1. In this cross-sectional study, the tau marker [18F]flortaucipir accurately distinguished Alzheimer’s Disease (AD) dementia from other non-AD neurodegenerative disorders about 90% of the time.
2. [18F]flortaucipir imaging more accurately identified AD compared to MRI-based measures of brain atrophy specific associated with AD.
Evidence Rating Level: 2 (Good)
Study Rundown: Alzheimer’s Disease (AD) is typified by both amyloid-beta and tau pathology, and new imaging techniques with radiotracers to these molecules have been suggested as biomarkers of the disease. Though amyloid-beta based imaging techniques were developed first, amyloid pathology precedes cognitive decline, and many older patients show significant amyloid burden despite being cognitively intact, impairing the usefulness of this imaging technique for diagnosing AD. In this cross-sectional study, a new PET imaging-based tau marker, [18F]flortaucipir, showed about a 90% accuracy rate of distinguishing AD from other neurodegenerative disorders. Though not as robust, [18F]flortaucipir imaging was able to identify cases of MCI due to AD pathology, which is considered a prodromal stage of AD. Further, [18F]flortaucipir imaging more accurately identified AD compared to MRI-based measures of brain atrophy associated with AD.

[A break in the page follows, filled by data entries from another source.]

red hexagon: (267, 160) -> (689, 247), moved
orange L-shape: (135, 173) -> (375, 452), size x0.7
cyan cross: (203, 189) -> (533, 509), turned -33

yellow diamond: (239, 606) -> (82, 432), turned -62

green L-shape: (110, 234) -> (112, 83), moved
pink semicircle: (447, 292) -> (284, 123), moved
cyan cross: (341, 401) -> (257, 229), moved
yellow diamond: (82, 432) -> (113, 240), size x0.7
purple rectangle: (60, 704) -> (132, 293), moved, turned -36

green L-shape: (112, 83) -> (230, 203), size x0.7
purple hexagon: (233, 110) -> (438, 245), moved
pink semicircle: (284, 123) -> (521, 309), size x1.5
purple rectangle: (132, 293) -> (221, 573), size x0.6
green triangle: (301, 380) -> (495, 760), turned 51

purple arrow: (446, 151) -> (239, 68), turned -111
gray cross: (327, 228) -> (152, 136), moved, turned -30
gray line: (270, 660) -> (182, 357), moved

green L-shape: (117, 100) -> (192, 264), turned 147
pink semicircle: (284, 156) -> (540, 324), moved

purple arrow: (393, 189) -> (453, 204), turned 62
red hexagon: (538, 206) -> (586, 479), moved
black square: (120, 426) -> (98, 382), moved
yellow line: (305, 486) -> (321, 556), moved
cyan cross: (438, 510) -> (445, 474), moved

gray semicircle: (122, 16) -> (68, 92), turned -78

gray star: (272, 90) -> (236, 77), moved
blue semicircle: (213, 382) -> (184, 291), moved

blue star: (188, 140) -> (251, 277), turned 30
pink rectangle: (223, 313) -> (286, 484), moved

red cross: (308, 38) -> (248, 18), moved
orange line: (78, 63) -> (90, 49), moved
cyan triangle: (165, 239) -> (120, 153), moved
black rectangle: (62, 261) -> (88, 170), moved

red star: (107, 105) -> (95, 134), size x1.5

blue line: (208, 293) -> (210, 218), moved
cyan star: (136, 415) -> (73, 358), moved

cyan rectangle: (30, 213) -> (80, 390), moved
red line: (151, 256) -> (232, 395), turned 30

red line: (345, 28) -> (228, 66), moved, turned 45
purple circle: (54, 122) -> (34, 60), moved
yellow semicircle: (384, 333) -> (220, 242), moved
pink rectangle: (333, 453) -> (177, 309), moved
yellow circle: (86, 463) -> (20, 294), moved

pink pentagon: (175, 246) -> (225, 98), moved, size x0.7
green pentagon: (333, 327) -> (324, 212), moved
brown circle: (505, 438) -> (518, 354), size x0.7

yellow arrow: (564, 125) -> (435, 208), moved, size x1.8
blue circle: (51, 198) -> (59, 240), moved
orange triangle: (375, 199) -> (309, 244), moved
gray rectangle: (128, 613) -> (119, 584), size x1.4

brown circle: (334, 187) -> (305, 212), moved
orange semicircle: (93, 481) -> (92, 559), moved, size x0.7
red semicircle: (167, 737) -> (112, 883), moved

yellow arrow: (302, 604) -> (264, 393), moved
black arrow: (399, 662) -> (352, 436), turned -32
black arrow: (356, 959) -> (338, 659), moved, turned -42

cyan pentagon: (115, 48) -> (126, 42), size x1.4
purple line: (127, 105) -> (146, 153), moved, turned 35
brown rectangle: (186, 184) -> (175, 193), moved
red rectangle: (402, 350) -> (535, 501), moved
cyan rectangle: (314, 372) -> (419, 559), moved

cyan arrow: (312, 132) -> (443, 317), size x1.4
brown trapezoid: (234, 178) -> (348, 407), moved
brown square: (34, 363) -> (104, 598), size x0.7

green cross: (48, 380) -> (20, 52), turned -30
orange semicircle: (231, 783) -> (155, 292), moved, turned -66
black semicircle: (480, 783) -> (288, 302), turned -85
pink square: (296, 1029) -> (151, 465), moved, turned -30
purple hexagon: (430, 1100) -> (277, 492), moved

Though this study suggests [18F]flortaucipir may be a useful clinical tool in the future, the study’s results are difficult to interpret without post-mortem validation of AD cases. In addition, patients were recruited from memory disorder clinics and already had established diagnoses, representing a potential source of bias. Finally, some of the neurodegenerative disorders used for comparison did not have a dementia component as a control, and it is unclear what the accuracy of this imaging test in more “real-world” situations where the definitive cause of the dementia is in doubt.
Click to read the study in JAMA
Relevant Reading: Tau PET patterns mirror clinical and neuroanatomical variability in Alzheimer’s disease
In-Depth [cross-sectional study]: This multicenter, cross-sectional study recruited patients with a neurodegenerative disorder (179 with AD, 254 with non-AD neurodegenerative disorders, 83 with MCI due to AD, 43 non-AD MCI, and 160 cognitively normal controls) from memory disorder clinics in Seoul, Sweden, and San Francisco between June 2014 and November 2017. AD dementia was defined as typical symptoms with verification of amyloid-beta in the CSF or with amyloid-beta PET imaging. The temporal meta-ROI for [18F]flortaucipir imaging distinguished AD from controls with 90.3% (CI95 87.1 to 92.9%) accuracy, 89.9% (CI95 84.6 to 93.9%) sensitivity, and 90.6% (CI95 86.3 to 93.9%) specificity. The temporal meta-ROI for [18F]flortaucipir imaging distinguished AD MCI from controls with 83.4% (CI95 79.0 to 87.2%) accuracy, 61.5% (CI95 50.1 to 71.9%) sensitivity, and 90.6% (CI95 86.3 to 93.9%) specificity. [18F]flortaucipir imaging more accurately predicted AD compared to MRI-based measures of brain atrophy specific for AD (p < 0.001).